CLERMONT, Ind. – Brad Keselowski stayed close to the leaders all night and was strong in the two green-white-checkered laps at the end to win the NASCAR Nationwide Series Kroger 200 on Saturday night.

Keselowski led only seven of the 204 laps and took his first lead in Lap 198. He had earned the pole in his previous two races but hadn’t won.

It was a good overall day for Keselowski, who earlier in the day qualified fifth for today’s Brickyard 400.

James Buescher finished second after finishing second in the trucks race on Friday night.

Pole-sitter Ricky Stenhouse Jr. led 189 laps before finishing third. He led by nearly four seconds in Lap 175 before the field tightened because of a caution following an accident.

Stenhouse still moved ahead of Reed Sorenson into the points lead. Sorenson finished ninth.
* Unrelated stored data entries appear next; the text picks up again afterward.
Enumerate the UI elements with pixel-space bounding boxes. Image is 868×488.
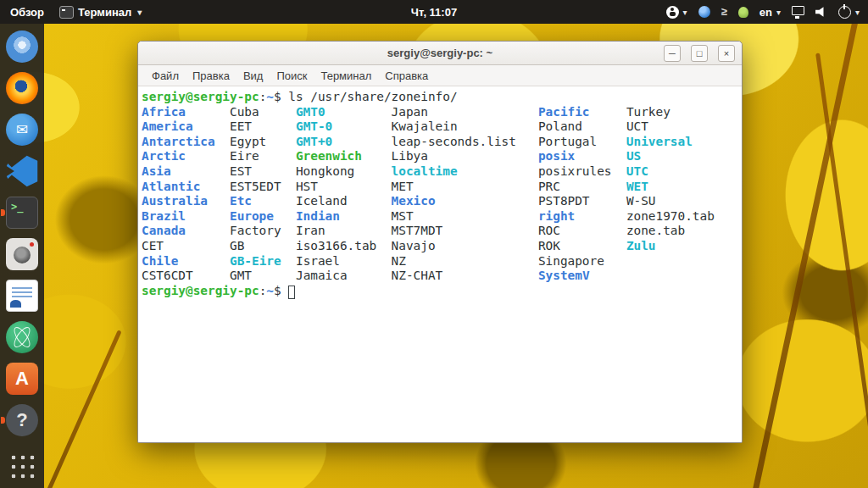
menu-item-5[interactable]: Справка [378,68,435,84]
vscode-icon [6,155,38,187]
clock[interactable]: Чт, 11:07 [411,6,457,19]
zoneinfo-entry: EET [230,119,252,133]
zoneinfo-entry: ROK [538,239,560,252]
system-tray: ▾≥en▾▾ [666,6,868,19]
show-apps-icon [8,452,36,480]
indicator-z-tray-item[interactable]: ≥ [721,6,727,18]
dock-item-thunderbird[interactable] [5,113,39,147]
indicator-plant-icon [738,7,748,18]
zoneinfo-entry: iso3166.tab [296,239,376,252]
dock-item-vscode[interactable] [5,154,39,188]
menubar: ФайлПравкаВидПоискТерминалСправка [138,65,742,86]
zoneinfo-entry: Indian [296,209,340,223]
terminal-output[interactable]: sergiy@sergiy-pc:~$ ls /usr/share/zonein… [138,86,742,442]
terminal-app-icon [59,6,74,19]
maximize-button[interactable]: □ [691,45,708,62]
zoneinfo-entry: Iceland [296,194,348,208]
menu-item-3[interactable]: Поиск [270,68,314,84]
zoneinfo-entry: zone1970.tab [626,209,715,223]
close-button[interactable]: × [718,45,735,62]
titlebar[interactable]: sergiy@sergiy-pc: ~ ─ □ × [138,42,742,65]
menu-item-2[interactable]: Вид [236,68,270,84]
zoneinfo-entry: Egypt [230,135,266,148]
chromium-icon [6,30,38,63]
network-tray-item[interactable] [792,8,804,15]
zoneinfo-entry: Navajo [392,239,436,252]
dock-item-letter-a-app[interactable] [5,362,39,396]
indicator-z-icon: ≥ [721,6,727,18]
app-menu[interactable]: Терминал ▾ [59,6,142,19]
dock-item-chromium[interactable] [5,30,39,64]
zoneinfo-entry: Turkey [626,105,670,119]
zoneinfo-entry: Atlantic [142,180,200,193]
zoneinfo-entry: Canada [142,224,186,237]
indicator-blue-tray-item[interactable] [698,6,710,18]
zoneinfo-entry: Hongkong [296,164,354,178]
zoneinfo-entry: EST5EDT [230,180,281,193]
accessibility-tray-item[interactable]: ▾ [666,6,687,19]
indicator-plant-tray-item[interactable] [738,7,748,18]
zoneinfo-entry: Brazil [142,209,186,223]
running-indicator [1,209,5,216]
writer-icon [6,280,38,312]
zoneinfo-entry: CST6CDT [142,269,193,282]
terminal-icon [6,197,38,229]
zoneinfo-entry: EST [230,164,252,178]
volume-tray-item[interactable] [815,7,827,18]
dock-item-show-apps[interactable] [5,449,39,483]
menu-item-4[interactable]: Терминал [314,68,378,84]
zoneinfo-entry: posixrules [538,164,612,178]
dock-item-camera-app[interactable] [5,237,39,271]
prompt-user: sergiy@sergiy-pc [142,90,259,103]
chevron-down-icon: ▾ [855,8,860,17]
zoneinfo-entry: ROC [538,224,560,237]
keyboard-layout-indicator: en [760,6,772,19]
zoneinfo-entry: Arctic [142,149,186,163]
zoneinfo-entry: Singapore [538,254,604,268]
chevron-down-icon: ▾ [683,8,687,17]
zoneinfo-entry: Pacific [538,105,590,119]
prompt-path: ~ [266,284,274,297]
zoneinfo-entry: Iran [296,224,326,237]
minimize-button[interactable]: ─ [664,45,681,62]
window-controls: ─ □ × [664,45,735,62]
power-tray-item[interactable]: ▾ [838,6,860,19]
zoneinfo-entry: Universal [626,135,693,148]
zoneinfo-entry: UCT [626,119,648,133]
help-icon [6,404,38,436]
zoneinfo-entry: GMT0 [296,105,326,119]
zoneinfo-entry: CET [142,239,164,252]
window-title: sergiy@sergiy-pc: ~ [387,47,492,59]
zoneinfo-entry: Europe [230,209,274,223]
camera-app-icon [6,238,38,270]
zoneinfo-entry: Libya [392,149,428,163]
activities-button[interactable]: Обзор [10,6,44,19]
zoneinfo-entry: Japan [392,105,428,119]
menu-item-0[interactable]: Файл [145,68,186,84]
menu-item-1[interactable]: Правка [186,68,236,84]
zoneinfo-entry: America [142,119,193,133]
dock-item-atom-app[interactable] [5,320,39,354]
zoneinfo-entry: WET [626,180,648,193]
dock-item-firefox[interactable] [5,71,39,105]
zoneinfo-entry: NZ-CHAT [392,269,443,282]
zoneinfo-entry: Australia [142,194,208,208]
zoneinfo-entry: Jamaica [296,269,348,282]
dock-item-help[interactable] [5,403,39,437]
zoneinfo-entry: zone.tab [626,224,685,237]
zoneinfo-entry: MST [392,209,414,223]
keyboard-layout-indicator-tray-item[interactable]: en▾ [760,6,781,19]
zoneinfo-entry: MET [392,180,414,193]
zoneinfo-entry: Poland [538,119,582,133]
zoneinfo-entry: GMT [230,269,252,282]
indicator-blue-icon [698,6,710,18]
zoneinfo-entry: Asia [142,164,171,178]
atom-app-icon [6,321,38,353]
terminal-cursor [288,286,295,299]
dock-item-terminal[interactable] [5,196,39,230]
zoneinfo-entry: PRC [538,180,560,193]
zoneinfo-entry: US [626,149,641,163]
dock-item-writer[interactable] [5,279,39,313]
command-text: ls /usr/share/zoneinfo/ [288,90,457,103]
zoneinfo-entry: GB-Eire [230,254,281,268]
The race was clean until the end. The first caution didn’t come out until Lap 48.

Carl Edwards was penalized for speeding in the pits while trying to edge past Stenhouse and Bayne and was sent to the back of the pack and was in the 15th position when racing resumed. Stenhouse was in front heading into Lap 184.

SPRINT CUP: David Ragan, in the midst of a career breakthrough, added the pole for the Brickyard 400 at Indianapolis Motor Speedway to his suddenly improved resume.

Ragan earned his first career Sprint Cup Series victory earlier this month at Daytona, a track long considered to be the crown jewel track of NASCAR. Indianapolis ranks among the most prestigious tracks in the world, and Ragan’s pole-winning run Saturday was no small feat.

He made his run late in the session, with three-time Brickyard winner Jimmie Johnson holding down the top spot on the leaderboard. Ragan turned a lap of 182.994 mph in his Roush Fenway Racing Ford to bump Johnson from the pole.

It’s Ragan’s second career pole. His first came in April at Texas.

WITH A RECORD $119 million in winnings in his NASCAR career, Jeff Gordon is quite accustomed to the finer things in life. A fact-finding mission to Congo last week has left the four-time NASCAR champion feeling a bit guilty about the luxuries he enjoys.

“It was an experience that will change me forever,” Gordon said of last week’s trip with the Clinton Global Imitative.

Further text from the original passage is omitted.